## Provided data
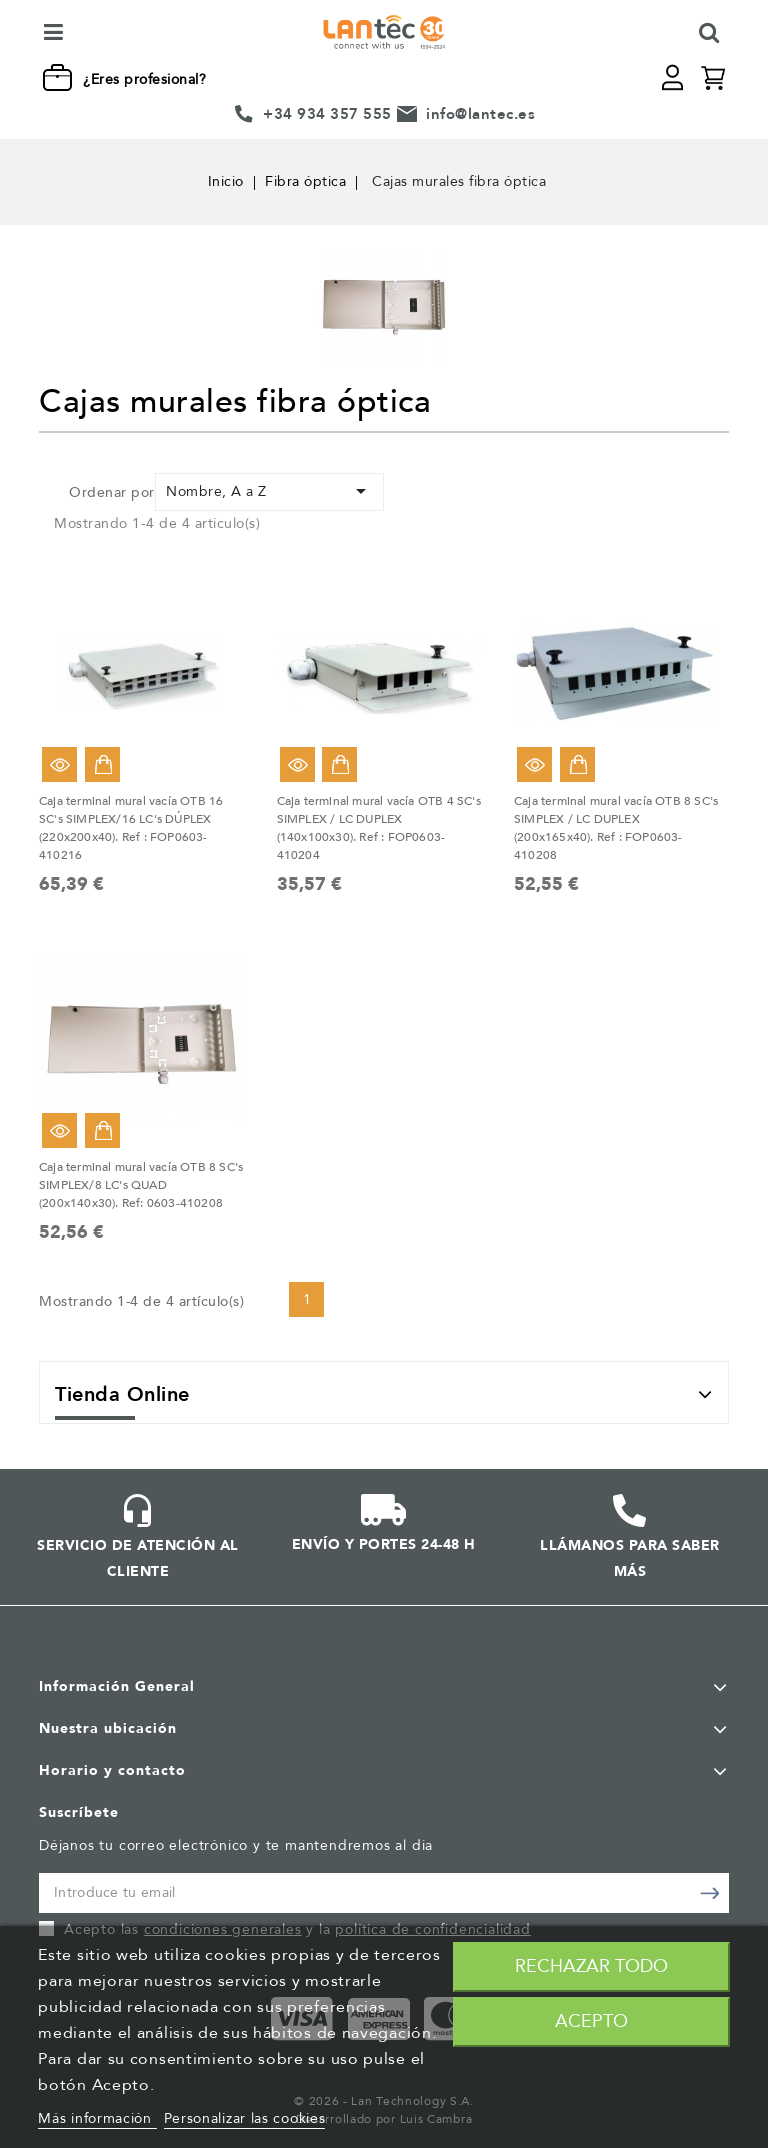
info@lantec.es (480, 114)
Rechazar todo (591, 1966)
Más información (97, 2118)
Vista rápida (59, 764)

...

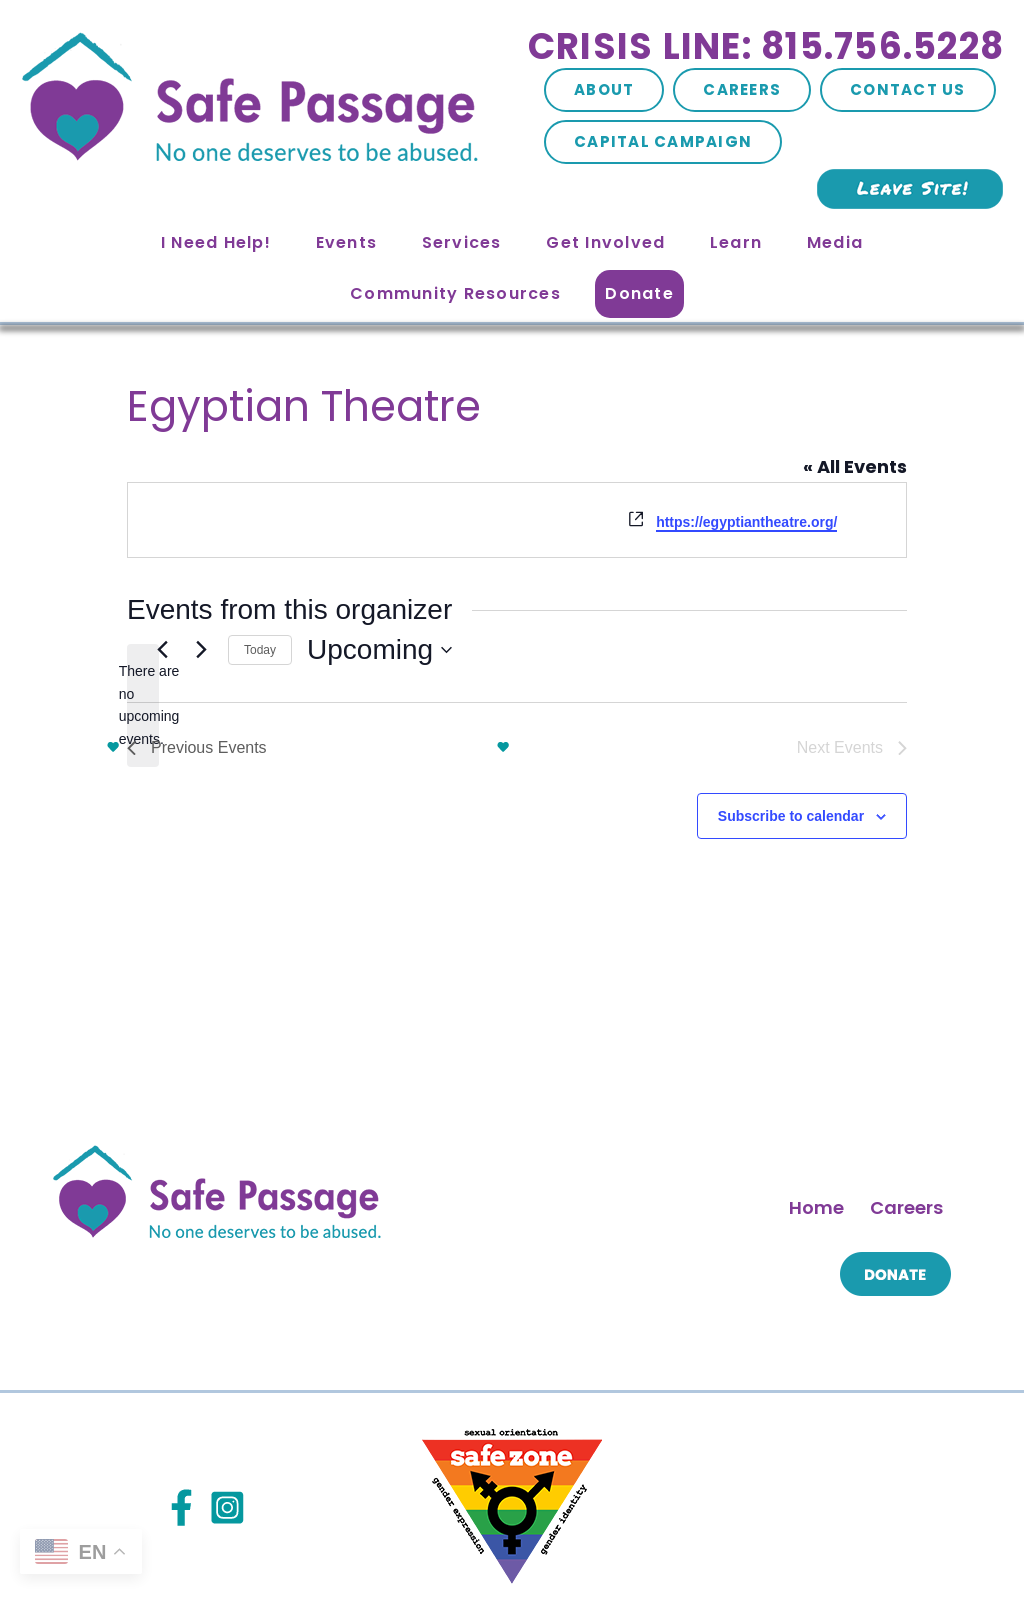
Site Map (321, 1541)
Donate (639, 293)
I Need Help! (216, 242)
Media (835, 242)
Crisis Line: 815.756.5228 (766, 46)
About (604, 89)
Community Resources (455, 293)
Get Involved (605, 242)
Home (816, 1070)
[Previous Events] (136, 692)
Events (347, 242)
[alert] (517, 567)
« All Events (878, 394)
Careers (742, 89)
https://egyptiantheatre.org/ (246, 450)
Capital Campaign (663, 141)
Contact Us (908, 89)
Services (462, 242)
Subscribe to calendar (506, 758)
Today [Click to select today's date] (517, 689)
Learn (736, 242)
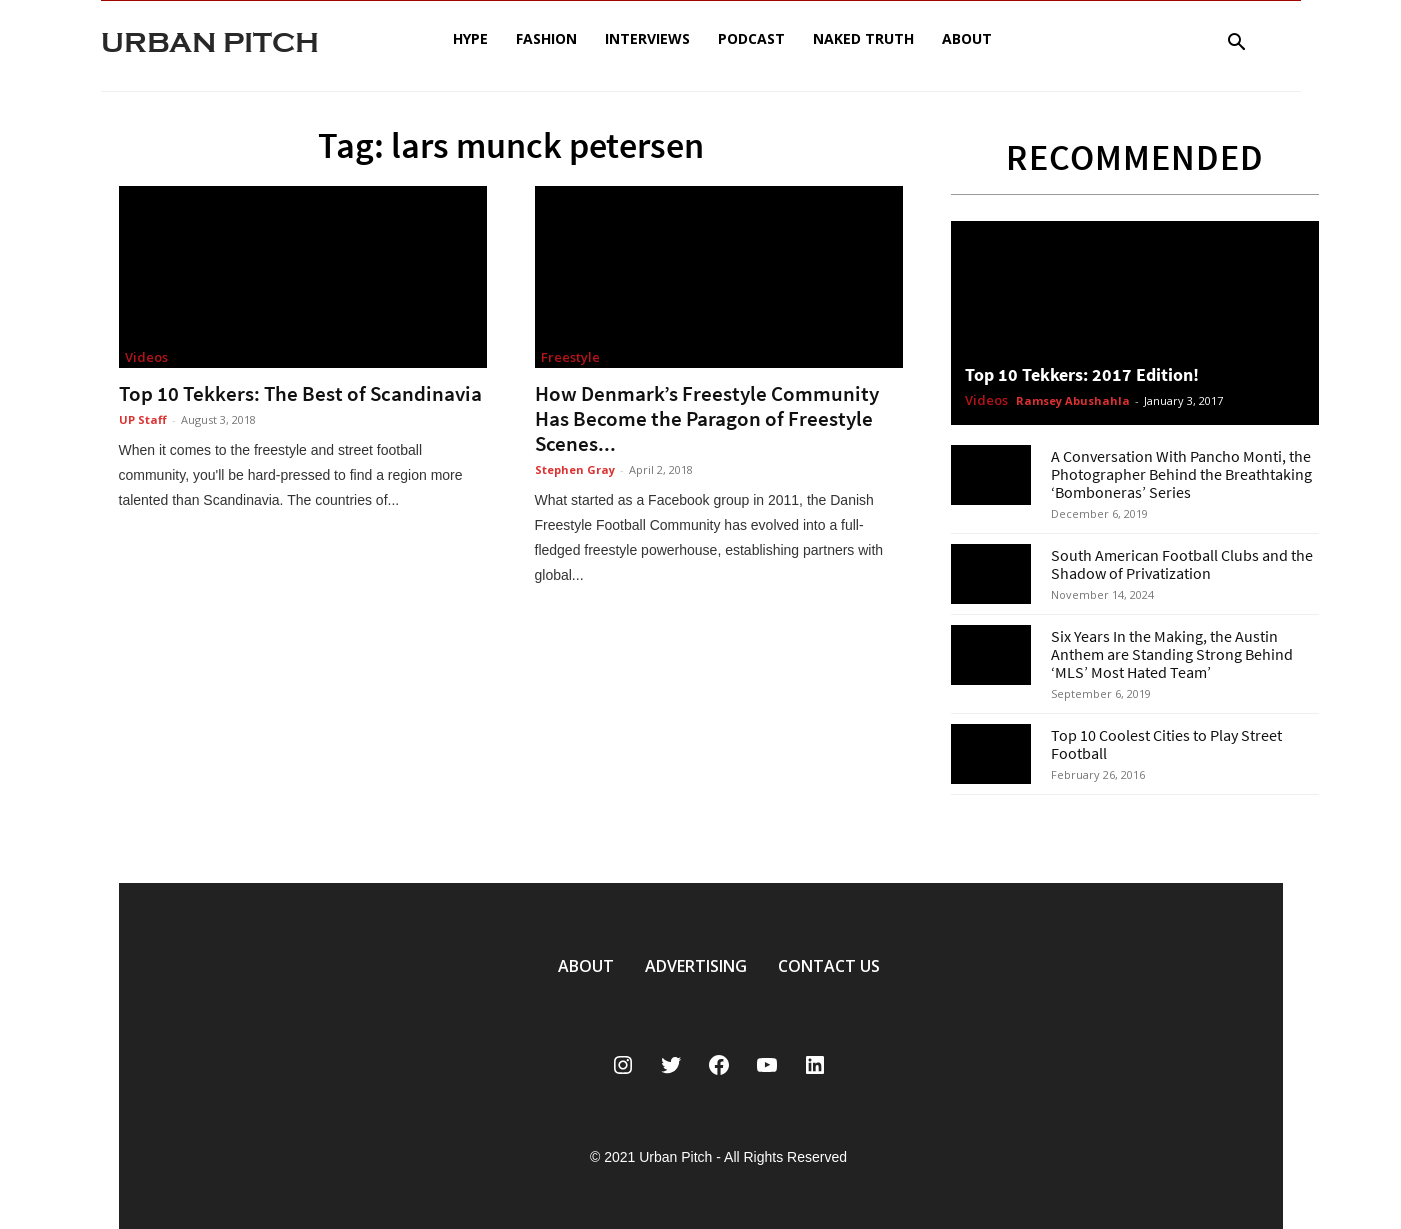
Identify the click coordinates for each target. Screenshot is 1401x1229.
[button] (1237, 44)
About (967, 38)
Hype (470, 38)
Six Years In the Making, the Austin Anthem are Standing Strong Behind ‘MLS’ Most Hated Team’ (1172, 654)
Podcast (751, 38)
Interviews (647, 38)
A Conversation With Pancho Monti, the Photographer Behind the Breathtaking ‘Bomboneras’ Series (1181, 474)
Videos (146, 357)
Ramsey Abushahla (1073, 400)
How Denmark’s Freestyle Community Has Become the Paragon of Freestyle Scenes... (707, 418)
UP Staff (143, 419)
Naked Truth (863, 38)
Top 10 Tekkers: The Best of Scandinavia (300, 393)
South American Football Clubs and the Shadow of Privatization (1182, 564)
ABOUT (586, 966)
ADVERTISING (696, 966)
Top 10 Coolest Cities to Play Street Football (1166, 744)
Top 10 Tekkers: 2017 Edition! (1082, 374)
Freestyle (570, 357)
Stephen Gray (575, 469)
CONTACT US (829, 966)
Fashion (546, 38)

## Your objective
Above are entries with pictures among them. Write out exactly the lines from the one containing "Get Involved (605, 242)" through the one containing "Top 10 Tekkers: The", ends included, and leave those pictures out.

## Answer
Get Involved (605, 242)
Home (816, 1070)
[Previous Events] (136, 692)
Events (347, 242)
[alert] (517, 567)
« All Events (878, 394)
Careers (742, 89)
https://egyptiantheatre.org/ (246, 450)
Capital Campaign (663, 141)
Contact Us (908, 89)
Services (462, 242)
Subscribe to calendar (506, 758)
Today [Click to select today's date] (517, 689)
Learn (736, 242)
Identify the click coordinates for each target. Screenshot is 1401x1229.
[button] (1237, 44)
About (967, 38)
Hype (470, 38)
Six Years In the Making, the Austin Anthem are Standing Strong Behind ‘MLS’ Most Hated Team’ (1172, 654)
Podcast (751, 38)
Interviews (647, 38)
A Conversation With Pancho Monti, the Photographer Behind the Breathtaking ‘Bomboneras’ Series (1181, 474)
Videos (146, 357)
Ramsey Abushahla (1073, 400)
How Denmark’s Freestyle Community Has Become the Paragon of Freestyle Scenes... (707, 418)
UP Staff (143, 419)
Naked Truth (863, 38)
Top 10 Tekkers: The Best of Scandinavia (300, 393)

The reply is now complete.